*Task goal:* Pull every line containing "library" from the listing below.

*Input material:*
□ □ □ □ □
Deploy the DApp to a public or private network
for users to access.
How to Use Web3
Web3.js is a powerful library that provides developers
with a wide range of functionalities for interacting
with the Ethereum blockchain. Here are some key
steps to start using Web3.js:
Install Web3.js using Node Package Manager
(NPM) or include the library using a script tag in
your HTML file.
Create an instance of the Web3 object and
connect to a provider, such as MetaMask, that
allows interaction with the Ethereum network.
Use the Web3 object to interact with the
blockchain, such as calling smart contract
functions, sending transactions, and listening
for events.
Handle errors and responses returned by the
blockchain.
□ □ □ □ □
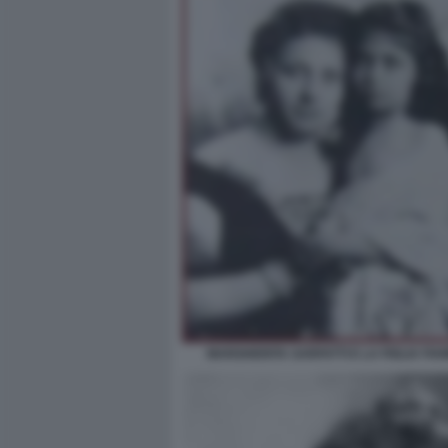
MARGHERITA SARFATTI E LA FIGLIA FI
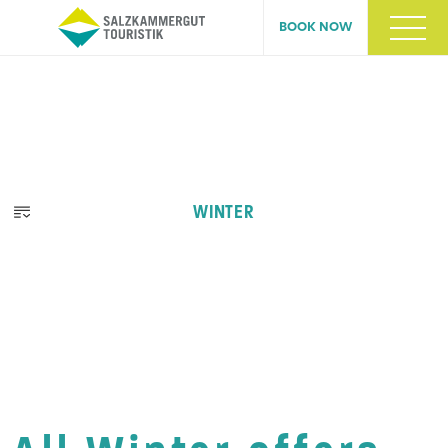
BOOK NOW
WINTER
□ □ □ □ □
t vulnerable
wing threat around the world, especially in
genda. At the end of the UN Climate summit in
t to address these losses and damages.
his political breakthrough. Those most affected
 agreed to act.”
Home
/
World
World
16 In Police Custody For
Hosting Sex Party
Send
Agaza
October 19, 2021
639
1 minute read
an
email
□ □ □ □ □
*Task result:*
Web3.js is a powerful library that provides developers
(NPM) or include the library using a script tag in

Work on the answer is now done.